⟨
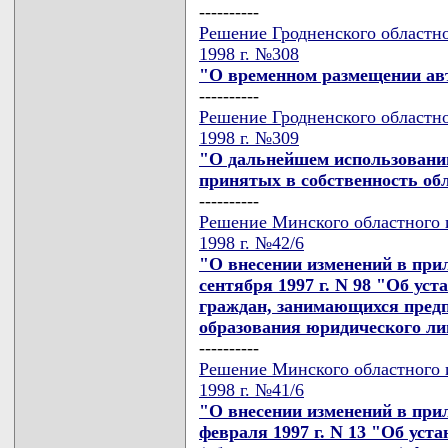
----------
Решение Гродненского областно
1998 г. №308
"О временном размещении ав
----------
Решение Гродненского областно
1998 г. №309
"О дальнейшем использовани
принятых в собственность об
----------
Решение Минского областного 
1998 г. №42/6
"О внесении изменений в при
сентября 1997 г. N 98 "Об уст
граждан, занимающихся пред
образования юридического ли
----------
Решение Минского областного 
1998 г. №41/6
"О внесении изменений в при
февраля 1997 г. N 13 "Об уст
⟩
**PROBLEM TO WORK ON:** When you copy the data, keep every line exact and leave out each picture.

**ANSWER SECTION:**
----------
Решение Гродненского областно
1998 г. №308
"О временном размещении ав
----------
Решение Гродненского областно
1998 г. №309
"О дальнейшем использовани
принятых в собственность об
----------
Решение Минского областного 
1998 г. №42/6
"О внесении изменений в при
сентября 1997 г. N 98 "Об уст
граждан, занимающихся пред
образования юридического ли
----------
Решение Минского областного 
1998 г. №41/6
"О внесении изменений в при
февраля 1997 г. N 13 "Об уст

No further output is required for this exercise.